Targeting Taboo Thoughts In Obsessive-Compulsive Disorder

Sponsor

Karolinska Institutet (Other)

Overall Status

Completed

CT.gov ID

NCT04313439

Collaborator

(none)

Enrollment

Location

Arm

16.5

Actual Duration (Months)

1.1

Patients Per Site Per Month

Study Details

Study Description

Brief Summary

The purpose of this pilot study is to investigate if a cognitive treatment targeting obsessive beliefs in patients with aggressive obsessions is feasible and effective as an online treatment.
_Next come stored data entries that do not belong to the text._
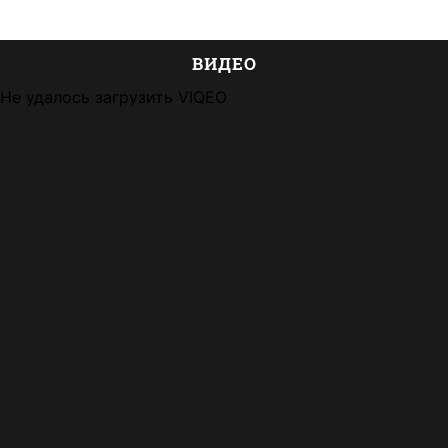
ВИДЕО
Не удалось загрузить VIQEO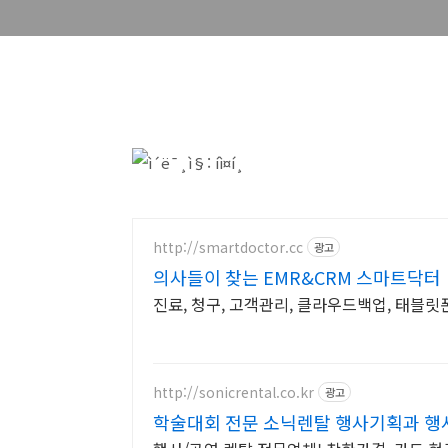
http://smartdoctor.cc
광고
의사들이 찾는 EMR&CRM 스마트닥터
진료, 청구, 고객관리, 클라우드백업, 태블릿폰차트
http://sonicrental.co.kr
광고
학술대회 전문 소닉렌탈 행사기획과 행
Condition or Disease	Intervention/Treatment	Phase
Obsessive-Compulsive Disorder	Other: Online cognitive therapy (I-CT)	N/A

Detailed Description

Patients with obsessive-compulsive disorder who presents with aggressive obsessions (also known as taboo thoughts e.g. fear of being a pedophile) and mental rituals have shown to respond less well to treatment. Thus, there is room for further innovation. The primary objective of this pilot study is to investigate if an internet-based cognitive therapy (I-CT) is feasible and effective in reducing the frequency and distress of aggressive obsessions. The study will also investigate if I-CT is associated with any significant side effects. Another objective of this study is to get a power estimate of the treatment effects for a subsequent randomized controlled study (RCT). This will be done by using an open pilot study with repeated measurements.

Study Design

Study Type:

Interventional

Actual Enrollment :

19 participants

Allocation:

N/A

Intervention Model:

Single Group Assignment

Masking:

None (Open Label)

Primary Purpose:

Treatment

Official Title:

Targeting Taboo Thoughts In Obsessive-Compulsive Disorder Using Internet- Delivered Cognitive Therapy

Actual Study Start Date :

Mar 26, 2020

Actual Primary Completion Date :

Feb 15, 2021

Actual Study Completion Date :

Aug 11, 2021

Arms and Interventions

Arm	Intervention/Treatment
Experimental: Treatment Online Cognitive Therapy (I-CT)	Other: Online cognitive therapy (I-CT) The treatment is an online cognitive therapy consisting of a structured self-help program over ten weeks, divided into eight modules, administered in an encrypted web platform. The program is based on the treatment manual "The treatment of Obsessions" by Stanley Rachman. In this treatment, the participant is recommended to perform daily exercises in order to identify and modify interpretations made about the importance of their obsessive thoughts. A designated therapist have email contact with the participant within the encrypted platform.

Arm

Intervention/Treatment

Experimental: Treatment

Online Cognitive Therapy (I-CT)

Other: Online cognitive therapy (I-CT)

The treatment is an online cognitive therapy consisting of a structured self-help program over ten weeks, divided into eight modules, administered in an encrypted web platform. The program is based on the treatment manual "The treatment of Obsessions" by Stanley Rachman. In this treatment, the participant is recommended to perform daily exercises in order to identify and modify interpretations made about the importance of their obsessive thoughts. A designated therapist have email contact with the participant within the encrypted platform.

Outcome Measures

Primary Outcome Measures

The clinician rated Yale Brown Obsessive Compulsive Scale (Y-BOCS) [Week 0, week 10, and 6 months follow up]
Change in obsessions and compulsions from baseline to week 10 and 6 months after treatment has ended. Minimum value is 0. Maximum value is 40. Higher score means more symptoms.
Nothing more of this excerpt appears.